Mistakes That Kill Good Engineers' Chances

Honest interview requirements meme showing the gap between job description and what you need

"Entry-level role." "Must pass 80-question mental math test in 8 minutes."

Skipping mental math prep. This is the most common way strong engineers fail the Optiver process. It doesn't feel like a real preparation task, so people skip it. Then they open the OA and wish they hadn't. Two weeks of daily practice closes most of the gap. One week is not enough.

Generic "Why Optiver?" answers. Interviewers at a trading firm notice when you could have given the same answer to Goldman Sachs or Bloomberg. Do the research. Know what a market maker actually does. Know what instruments Optiver trades. Know why sub-microsecond latency matters more here than almost anywhere else.

No probability preparation. Beat the Odds requires genuine expected value fluency. A textbook is overkill. Thirty EV problems under time pressure is not.

Treating the coding round as the main event. The OA has knocked out more qualified engineers than the technical interviews have.

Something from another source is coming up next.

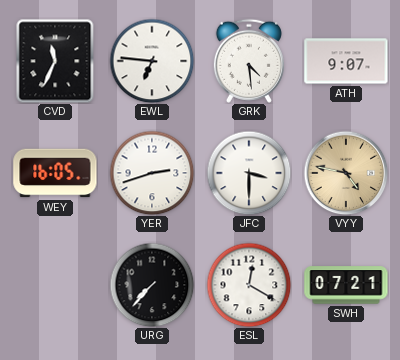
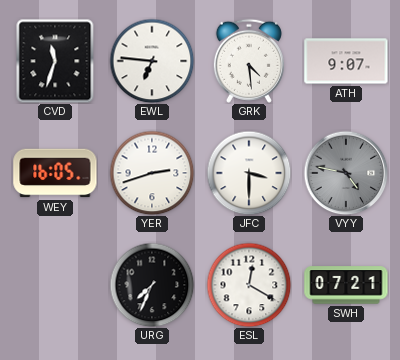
CVD: 11:34 -> 11:33
VYY dial: champagne -> grey
URG: 7:37 -> 7:34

Sequence your prep to match the actual filters.

Going silent during on-site coding. Optiver's rubric rewards communication and reasoning. A candidate who solves every problem in silence is harder to evaluate than one who narrates confidently and misses an edge case. The interviewer is judging whether you would be a good collaborator in a fast-moving trading environment. Thinking out loud under pressure is a skill you can train separately from DSA.

How to Use 8-10 Weeks

Mental math and probability require habit formation, not cramming. You cannot speed-run 70 correct in 8 minutes over a long weekend.

  • Weeks 1-2: Mental math daily (15-20 minutes), EV and probability problems
  • Weeks 3-4: LeetCode mediums across the core patterns above (two per day, timed)
  • Week 5: C++ or Java memory fundamentals, complexity deep dives
  • Week 6: System design concepts for low-latency systems
  • Weeks 7-8: Mock interviews, full OA practice under time pressure, behavioral prep

If your probability is weak, expand weeks 1-2. If you have a strong systems background, compress week 6. The mental math target is fixed regardless.

Key Takeaways

  • The mental math test eliminates more qualified candidates than the coding round does. Prep it first.
  • Low-latency, C++, and quantitative reasoning are first-class topics here, not tiebreakers.
  • "Why Optiver?" requires real research. Generic answers are a red flag at a firm this specialized.
  • DSA is LeetCode medium. Hash maps, heaps, graphs, sliding window, and binary search cover most of what appears.
  • Narrate everything on-site. Reasoning out loud is part of the rubric, not a bonus.